Grief looks like...anything you can imagine.
I don’t recall having any concept of grief as I was growing up. Loss didn’t cross my path in any life-altering way until far into my adulthood.
One of my grandfathers died before I was old enough to understand what it meant to lose him, and my brother and I did not attend the funeral – knowing what I know now as a parent, I think my parents chose wisely when they headed north for a few days and left us home with our other set of grandparents. I don’t recall having any sense of how the loss affected my parents, although I know now that they must have been grieving, particularly my mother because it was her father. I remember being caught completely off-guard once when I was older, probably around 11 or 12. We were driving on Route 29 toward my grandparents’ house in Bethesda, and my dad had put one of his family cassettes into the stereo deck (over the years he often tape-recorded stories and conversations during family get-togethers). The recording must have been six or seven years old, because suddenly my late grandfather’s voice came over the car speakers. My mother burst into tears. Sitting in the back seat, my brother and I turned toward each other wide-eyed and silent, not having the slightest idea how to react or help.
My grandmothers both lived well into their 80s, and my other grandfather into his mid-90s. At each of their funerals, I felt great sadness; this emotion was outweighed, though, by enormous gratitude for having enjoyed so many years with them, years piled up with proof after proof of how much they loved us grandchildren. The mix of tears and laughter felt balanced, and in some sense logical – at least according to the assumptions about loss and grief I made at the time.
Those assumptions were crushed by the earthquake of my brother’s death. There are aftershocks –
and not just from my own ongoing grief journey. Many aftershocks are still coming from what people tell me about their own experiences of loss and grief. My eyes have been opened.
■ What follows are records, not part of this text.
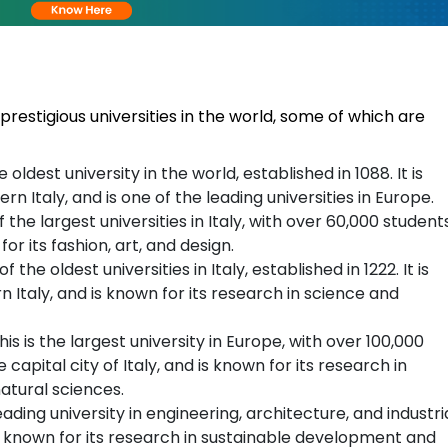
prestigious universities in the world, some of which are
e oldest university in the world, established in 1088. It is
ern Italy, and is one of the leading universities in Europe.
of the largest universities in Italy, with over 60,000 students
 for its fashion, art, and design.
of the oldest universities in Italy, established in 1222. It is
rn Italy, and is known for its research in science and
his is the largest university in Europe, with over 100,000
e capital city of Italy, and is known for its research in
natural sciences.
leading university in engineering, architecture, and industri
 is known for its research in sustainable development and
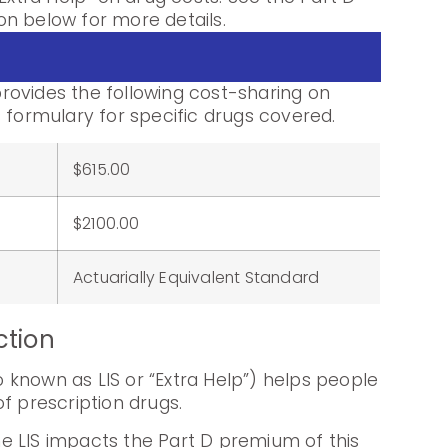
n below for more details.
ovides the following cost-sharing on
 formulary for specific drugs covered.
$615.00
:
$2100.00
Actuarially Equivalent Standard
ction
known as LIS or “Extra Help”) helps people
f prescription drugs.
e LIS impacts the Part D premium of this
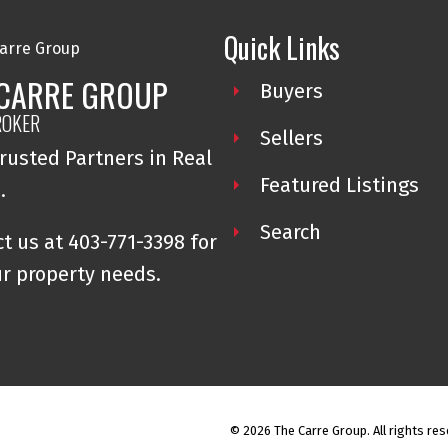
Quick Links
 CARRE GROUP
Buyers
ROKER
Sellers
rusted Partners in Real
Featured Listings
e.
Search
t us at 403-771-3398 for
ur property needs.
© 2026 The Carre Group. All rights res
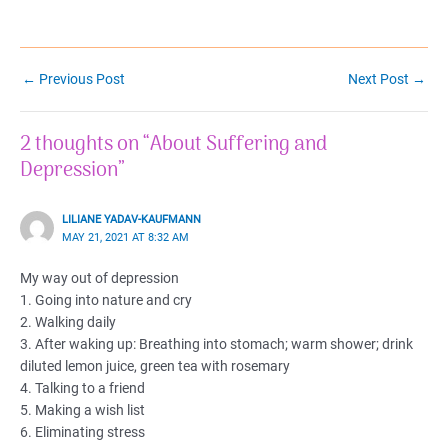
Post
←
Previous Post
Next Post
→
navigation
2 thoughts on “About Suffering and
Depression”
LILIANE YADAV-KAUFMANN
MAY 21, 2021 AT 8:32 AM
My way out of depression
1. Going into nature and cry
2. Walking daily
3. After waking up: Breathing into stomach; warm shower; drink
diluted lemon juice, green tea with rosemary
4. Talking to a friend
5. Making a wish list
6. Eliminating stress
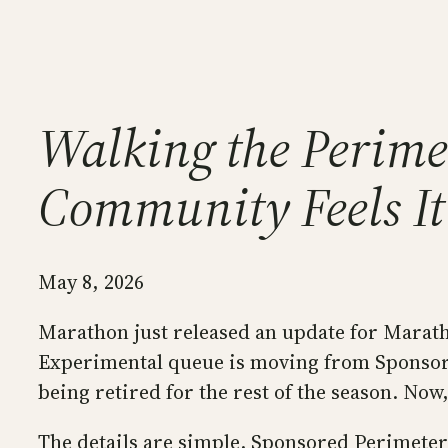
Walking the Perimet
Community Feels It
May 8, 2026
Marathon just released an update for Maratho
Experimental queue is moving from Sponsore
being retired for the rest of the season. Now
The details are simple. Sponsored Perimeter 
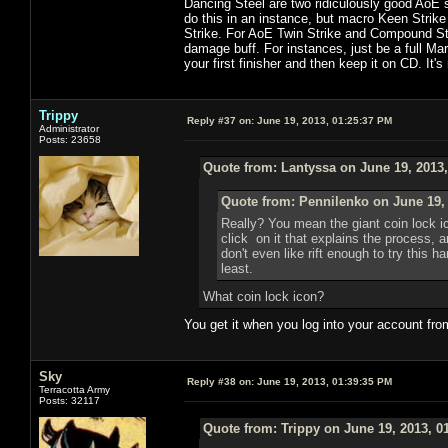
Dancing Steel are two ridiculously good AoE s
do this in an instance, but macro Keen Strike
Strike. For AoE Twin Strike and Compound Strik
damage buff. For instances, just be a full Ma
your first finisher and then keep it on CD. It's
Trippy
Reply #37 on:
June 19, 2013, 01:25:37 PM
Administrator
Posts: 23658
Quote from: Lantyssa on June 19, 2013
Quote from: Pennilenko on June 19,
Really? You mean the giant coin lock i
click on it that explains the process, 
don't even like rift enough to try this h
least.
What coin lock icon?
You get it when you log into your account fro
Sky
Reply #38 on:
June 19, 2013, 01:39:35 PM
Terracotta Army
Posts: 32117
Quote from: Trippy on June 19, 2013, 0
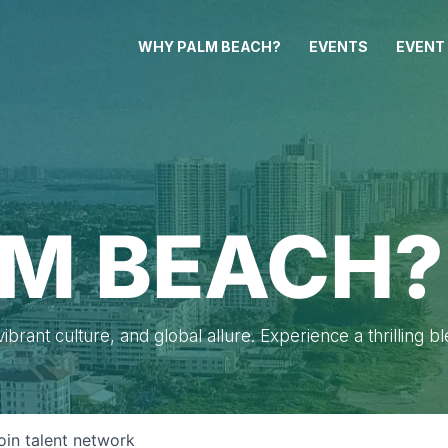
WHY PALM BEACH?
EVENTS
EVENT
M BEACH?
brant culture, and global allure. Experience a thrilling b
oin talent network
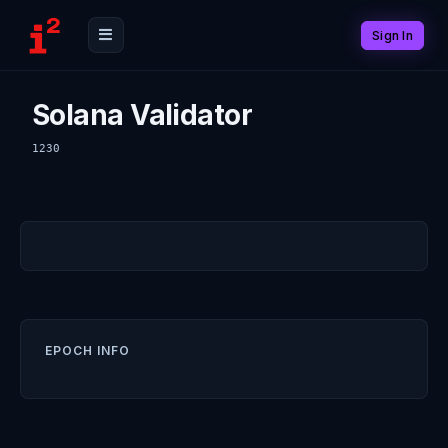
Sign In
Solana Validator
1230
EPOCH INFO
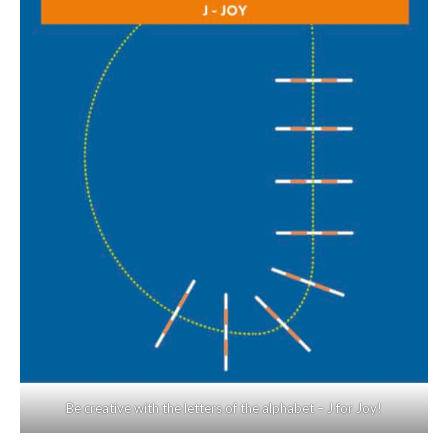
Be creative with the letters of the alphabet – J for Joy!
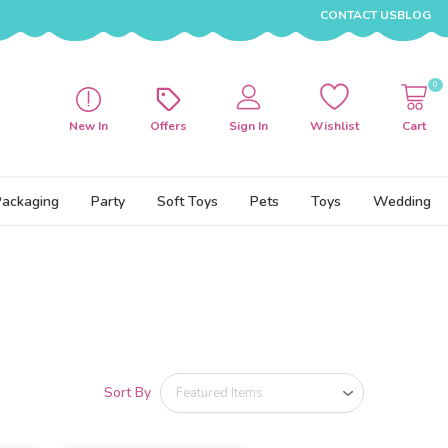
CONTACT US
BLOG
0
New In
Offers
Sign In
Wishlist
Cart
Packaging
Party
Soft Toys
Pets
Toys
Wedding
Sort By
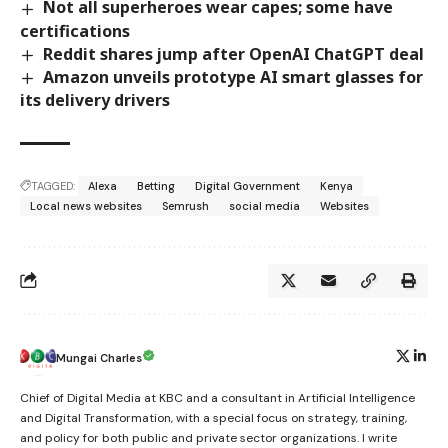
Not all superheroes wear capes; some have
certifications
Reddit shares jump after OpenAI ChatGPT deal
Amazon unveils prototype AI smart glasses for
its delivery drivers
TAGGED:
Alexa
Betting
Digital Government
Kenya
Local news websites
Semrush
social media
Websites
Mungai Charles
Chief of Digital Media at KBC and a consultant in Artificial Intelligence
and Digital Transformation, with a special focus on strategy, training,
and policy for both public and private sector organizations. I write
Some people come to a place of peace and acceptance faster than others. Some throw themselves into work and put their grieving off for months, years, decades even, until the time comes when they are somehow ready to face it. Some tumble deeply into despair and feel compelled to live there for a while. Some experience relief – maybe because the deceased had been suffering unbearable mental or physical pain, or perhaps even because the relationship had difficulties that were inescapable while the person was alive (let’s name the elephant in the room here – no one has flawless relationships with everyone in their lives, and relief is not an uncommon reaction to loss). Some self-soothe or self-medicate with any of a variety of tonics – alcohol or drugs, lots of food or denial of food, a heavy-duty exercise regimen, music, movies, going out, staying in, taking risks, taking time away. Some talk about it all the time, some stop talking. Some surround themselves with photographs, some put all the photographs in boxes and shut them up in a closet. And it isn't all or nothing -- an authentic grief experience can occur at any point on the continuum between extremes.
The more I communicate with people about grief, the more I see how each experience is as individual as a snowflake. Even as they are all formed from the same substance -- the water of loss -- each snowflake of grief has a unique shape, travels a unique trajectory, and follows a unique timeline. It can be a challenge to release assumptions and judgment and let them fall as they may. But I think that’s what allows acceptance and love to come in and cushion the fall.